Un peu d’ironie ne fera pas de mal, au point où on en est. La France dispose de deux Constitutions, donc double garantie de démocratie : il y a une Constitution théorique qui est écrite et qui a été votée par referendum ; et il y a une deuxième Constitution qui est En Vigueur (CEV). Elle est progressivement entrée en vigueur depuis 1970 lorsque le Premier ministre, ancien maire de Bordeaux, a inventé la notion de « domaine réservé du Président ». Ce Chef de Gouvernement voulait probablement se décharger d’un domaine qui ne l’intéressait pas : depuis lors on a pu vérifier que les politiques étrangère et militaire commencent à intéresser un élu local seulement après qu’il se soit aperçu, un 14 juillet, qu’il est « chef des armées ». C’est certainement en application de ce principe que l’actuel Président s’est considéré comme autorisé, au mépris des articles 5 et 20 de la véritable Constitution, à prendre la décision dont on parle ici.

Un problème avec cette CEV, c’est que le vrai bon citoyen (une catégorie dont je fais partie, le lecteur aura deviné) se sent presque gêné de s’interroger sur les tenants et aboutissants d’une décision qui résulte du bon vouloir présidentiel. Alors comment Olivier Kempf, qui est pourtant un vrai bon citoyen lui aussi, peut-il être « spéculatif, hypothétique, interrogatif » sans être gêné de son audace ? Comment peut-on ignorer la CEV ?

Un autre problème avec cette CEV, c’est qu’on ne sait pas si le Parlement peut s’opposer à une décision présidentielle. On verra.
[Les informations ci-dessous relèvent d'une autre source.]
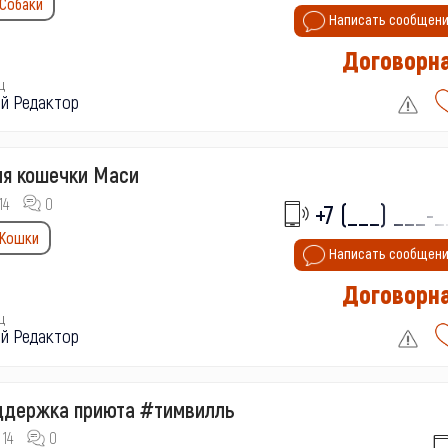
Собаки
Написать сообщен
Договорн
ц
й Редактор
я кошечки Маси
14
0
+7 (___) ___-_
Кошки
Написать сообщен
Договорн
ц
й Редактор
ддержка приюта #тимвилль
14
0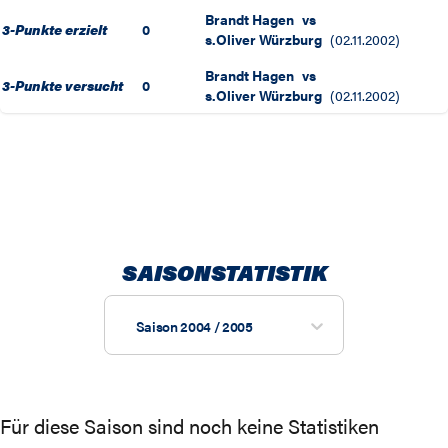
Brandt Hagen
vs
3-Punkte erzielt
0
s.Oliver Würzburg
(
02.11.2002
)
Brandt Hagen
vs
3-Punkte versucht
0
s.Oliver Würzburg
(
02.11.2002
)
SAISONSTATISTIK
Saison 2004 / 2005
Für diese Saison sind noch keine Statistiken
Pour moi et mon droit de vote, cette décision présidentielle résulte tout simplement d’un phénomène psychologique individuel : sous couvert de ceci-cela, un désir d’absolutisme. Après la prestation exemplaire de nos armées au Mali, le Président a pris la grosse tête. Heureusement, il existe des assemblées représentatives du Peuple pour tempérer l’absolutisme.